**TASK INSTRUCTIONS**
What is needed is an exact repeat of the entries, with no pictures in it.

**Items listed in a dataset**
◆ ◆ ◆ ◆ ◆ ◆ ◆

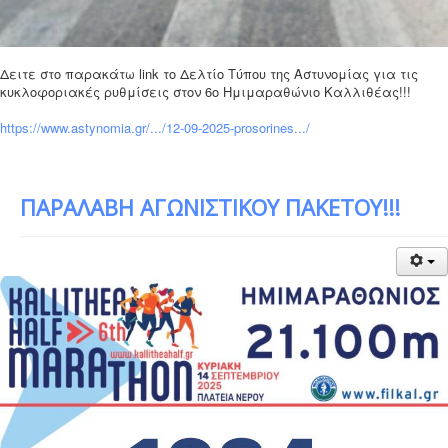
Δειτε στο παρακάτω link το Δελτίο Τύπου της Αστυνομίας για τις
κυκλοφοριακές ρυθμίσεις στον 6ο Ημιμαραθώνιο Καλλιθέας!!!
https://www.astynomia.gr/.../12-09-2025-prosorines.../
ΠΑΡΑΛΑΒΗ ΑΓΩΝΙΣΤΙΚΟΥ ΠΑΚΕΤΟΥ!!!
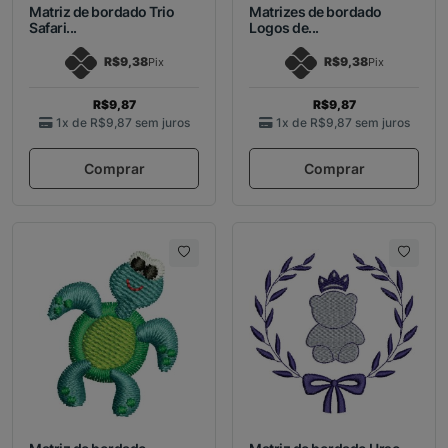
Matriz de bordado Trio
Matrizes de bordado
Safari...
Logos de...
R$9,38
R$9,38
Pix
Pix
R$9,87
R$9,87
1x de
R$9,87
sem juros
1x de
R$9,87
sem juros
Comprar
Comprar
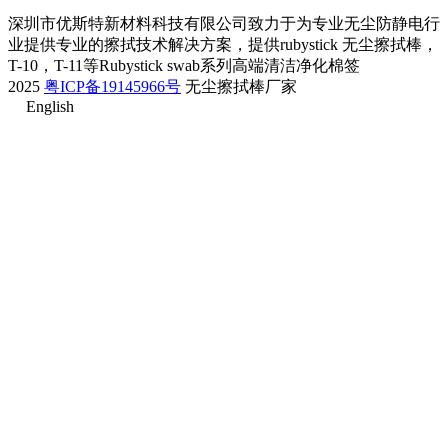
深圳市优斯特新材料科技有限公司致力于为专业无尘防静电行
业提供专业的擦拭技术解决方案，提供rubystick 无尘擦拭棒，
T-10，T-11等Rubystick swab系列高端清洁净化棉签
2025
粤ICP备19145966号
无尘擦拭棒厂家
English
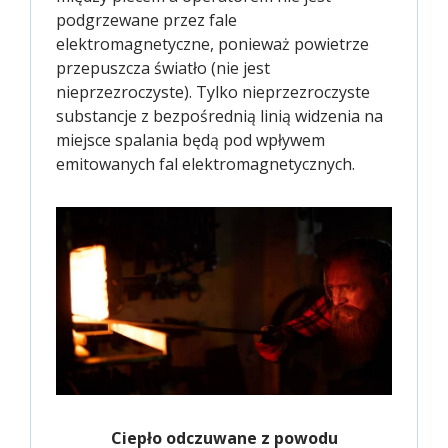
podgrzewane przez fale
elektromagnetyczne, ponieważ powietrze
przepuszcza światło (nie jest
nieprzezroczyste). Tylko nieprzezroczyste
substancje z bezpośrednią linią widzenia na
miejsce spalania będą pod wpływem
emitowanych fal elektromagnetycznych.
Ciepło odczuwane z powodu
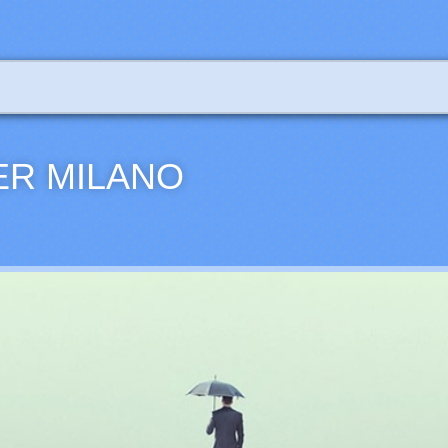
ER MILANO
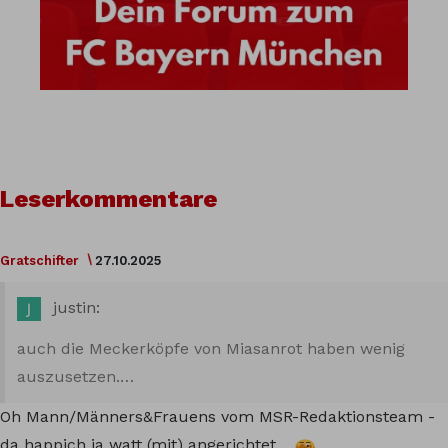
Leserkommentare
Gratschifter
27.10.2025
justin:
auch die Meckerköpfe von Miasanrot haben wenig
auszusetzen.…
Oh Mann/Männers&Frauens vom MSR-Redaktionsteam -
da happich ja watt (mit) angerichtet…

◆ ◆ ◆ ◆ ◆ ◆ ◆

**PROBLEM SOLUTION**
Δειτε στο παρακάτω link το Δελτίο Τύπου της Αστυνομίας για τις
κυκλοφοριακές ρυθμίσεις στον 6ο Ημιμαραθώνιο Καλλιθέας!!!
https://www.astynomia.gr/.../12-09-2025-prosorines.../
ΠΑΡΑΛΑΒΗ ΑΓΩΝΙΣΤΙΚΟΥ ΠΑΚΕΤΟΥ!!!
Matriz de bordado Trio
Matrizes de bordado
Safari...
Logos de...
R$9,38
R$9,38
Pix
Pix
R$9,87
R$9,87
1x de
R$9,87
sem juros
1x de
R$9,87
sem juros
Comprar
Comprar
深圳市优斯特新材料科技有限公司致力于为专业无尘防静电行
业提供专业的擦拭技术解决方案，提供rubystick 无尘擦拭棒，
T-10，T-11等Rubystick swab系列高端清洁净化棉签
2025
粤ICP备19145966号
无尘擦拭棒厂家
English
podgrzewane przez fale
elektromagnetyczne, ponieważ powietrze
przepuszcza światło (nie jest
nieprzezroczyste). Tylko nieprzezroczyste
substancje z bezpośrednią linią widzenia na
miejsce spalania będą pod wpływem
emitowanych fal elektromagnetycznych.
Ciepło odczuwane z powodu
ER MILANO
Leserkommentare
Gratschifter
27.10.2025
justin:
auch die Meckerköpfe von Miasanrot haben wenig
auszusetzen.…
Oh Mann/Männers&Frauens vom MSR-Redaktionsteam -
da happich ja watt (mit) angerichtet…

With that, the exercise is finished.